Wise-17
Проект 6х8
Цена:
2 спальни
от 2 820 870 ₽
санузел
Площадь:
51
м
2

--

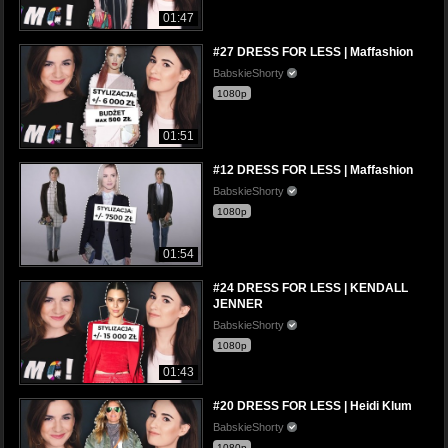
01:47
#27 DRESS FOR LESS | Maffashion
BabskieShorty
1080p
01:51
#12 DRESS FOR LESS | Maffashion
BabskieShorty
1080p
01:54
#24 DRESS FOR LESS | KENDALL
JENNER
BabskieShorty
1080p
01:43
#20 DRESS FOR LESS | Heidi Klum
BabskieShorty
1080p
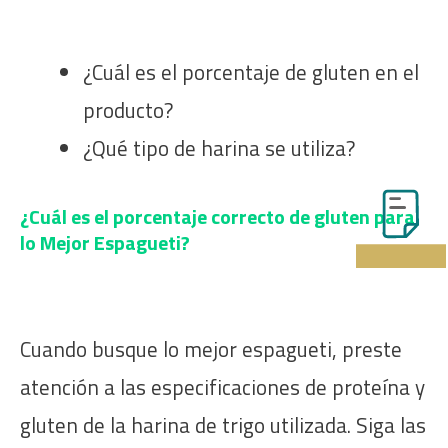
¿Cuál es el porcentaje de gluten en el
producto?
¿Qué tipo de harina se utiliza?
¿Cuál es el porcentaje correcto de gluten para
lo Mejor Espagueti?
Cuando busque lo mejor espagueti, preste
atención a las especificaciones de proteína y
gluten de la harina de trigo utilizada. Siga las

__Problem requirements__:
All lines in the entries above that include "porcentaje" should be found and copied.

__Expected answer__:
¿Cuál es el porcentaje de gluten en el
¿Cuál es el porcentaje correcto de gluten para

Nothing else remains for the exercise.